** Available records follows **

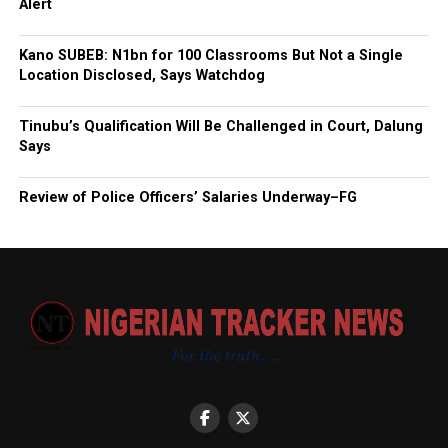
Alert
Kano SUBEB: N1bn for 100 Classrooms But Not a Single
Location Disclosed, Says Watchdog
Tinubu’s Qualification Will Be Challenged in Court, Dalung
Says
Review of Police Officers’ Salaries Underway–FG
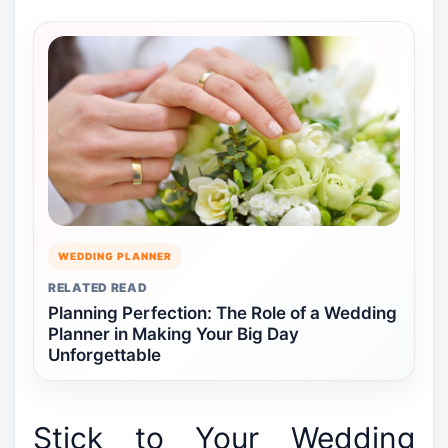
WEDDING PLANNER
RELATED READ
Planning Perfection: The Role of a Wedding
Planner in Making Your Big Day
Unforgettable
Stick to Your Wedding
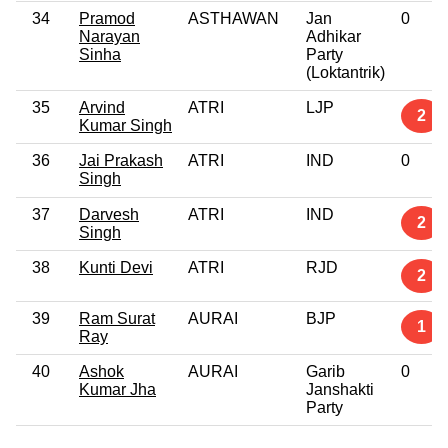
34
Pramod
ASTHAWAN
Jan
0
Narayan
Adhikar
Sinha
Party
(Loktantrik)
35
Arvind
ATRI
LJP
2
Kumar Singh
36
Jai Prakash
ATRI
IND
0
Singh
37
Darvesh
ATRI
IND
2
Singh
38
Kunti Devi
ATRI
RJD
2
39
Ram Surat
AURAI
BJP
1
Ray
40
Ashok
AURAI
Garib
0
Kumar Jha
Janshakti
Party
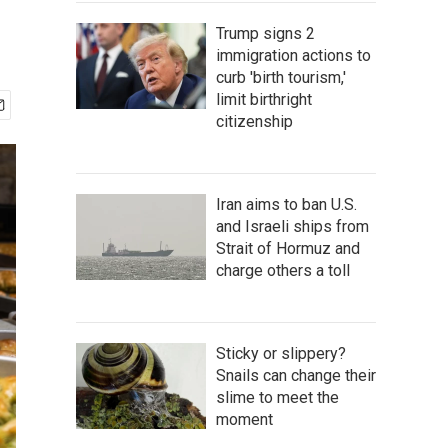
Trump signs 2
immigration actions to
curb 'birth tourism,'
limit birthright
citizenship
Iran aims to ban U.S.
and Israeli ships from
Strait of Hormuz and
charge others a toll
Sticky or slippery?
Snails can change their
slime to meet the
moment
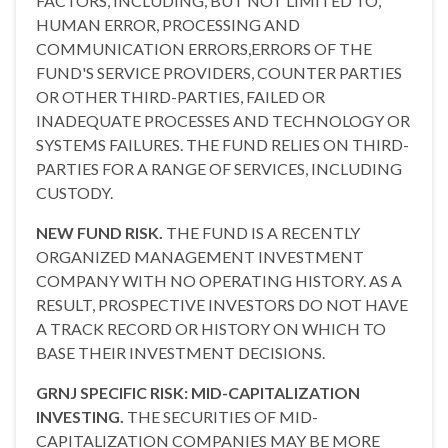
FACTORS, INCLUDING, BUT NOT LIMITED TO,
HUMAN ERROR, PROCESSING AND
COMMUNICATION ERRORS,ERRORS OF THE
FUND'S SERVICE PROVIDERS, COUNTER PARTIES
OR OTHER THIRD-PARTIES, FAILED OR
INADEQUATE PROCESSES AND TECHNOLOGY OR
SYSTEMS FAILURES. THE FUND RELIES ON THIRD-
PARTIES FOR A RANGE OF SERVICES, INCLUDING
CUSTODY.
NEW FUND RISK.
THE FUND IS A RECENTLY
ORGANIZED MANAGEMENT INVESTMENT
COMPANY WITH NO OPERATING HISTORY. AS A
RESULT, PROSPECTIVE INVESTORS DO NOT HAVE
A TRACK RECORD OR HISTORY ON WHICH TO
BASE THEIR INVESTMENT DECISIONS.
GRNJ SPECIFIC RISK: MID-CAPITALIZATION
INVESTING.
THE SECURITIES OF MID-
CAPITALIZATION COMPANIES MAY BE MORE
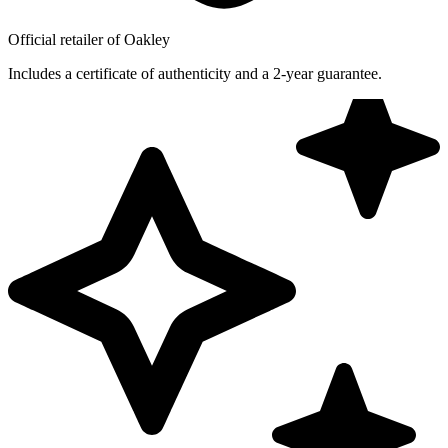
Official retailer of Oakley
Includes a certificate of authenticity and a 2-year guarantee.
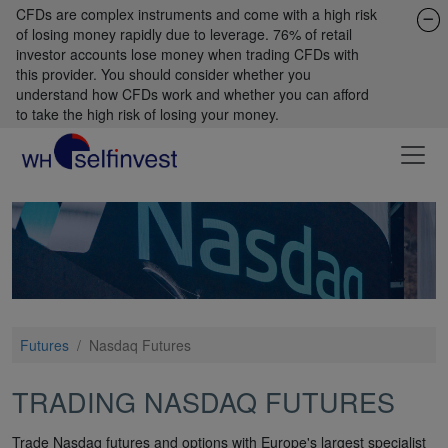
CFDs are complex instruments and come with a high risk
of losing money rapidly due to leverage. 76% of retail
investor accounts lose money when trading CFDs with
this provider. You should consider whether you
understand how CFDs work and whether you can afford
to take the high risk of losing your money.
Futures
/
Nasdaq Futures
TRADING NASDAQ FUTURES
Trade Nasdaq futures and options with Europe's largest specialist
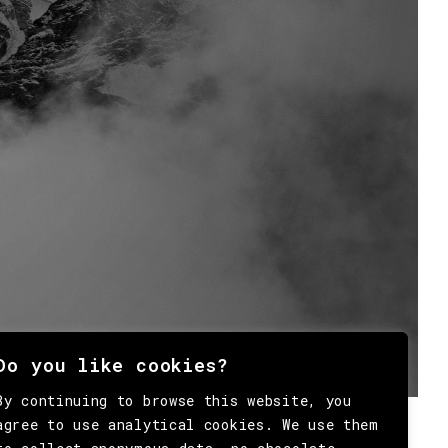
Do you like cookies?
By continuing to browse this website, you
agree to use analytical cookies. We use them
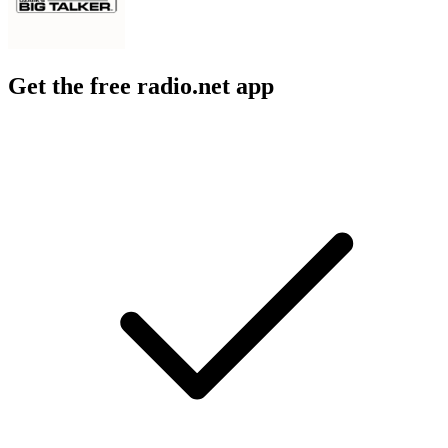
Get the free radio.net app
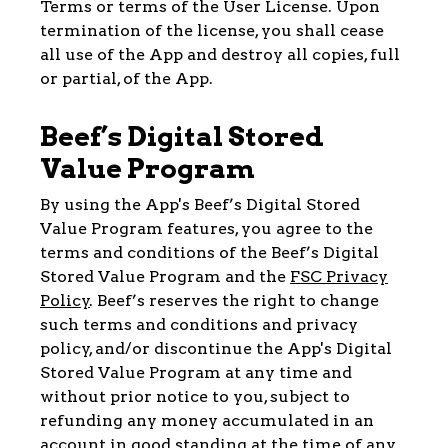
Terms or terms of the User License. Upon
termination of the license, you shall cease
all use of the App and destroy all copies, full
or partial, of the App.
Beef’s Digital Stored
Value Program
By using the App's Beef’s Digital Stored
Value Program features, you agree to the
terms and conditions of the Beef’s Digital
Stored Value Program and the
FSC Privacy
Policy
. Beef’s reserves the right to change
such terms and conditions and privacy
policy, and/or discontinue the App's Digital
Stored Value Program at any time and
without prior notice to you, subject to
refunding any money accumulated in an
account in good standing at the time of any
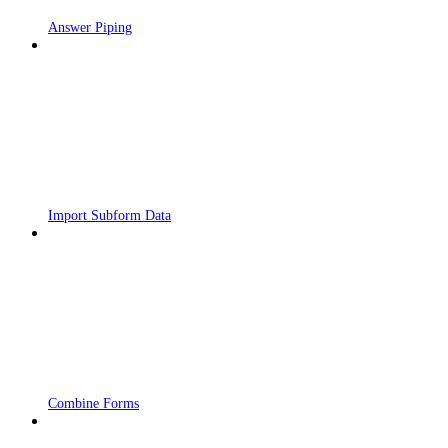
Answer Piping
Import Subform Data
Combine Forms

** End of Available records **

What needs to be done >> Among the entries above, how many lines hold the word "INCLUDING"? Reply with only that number.

Response area >> 2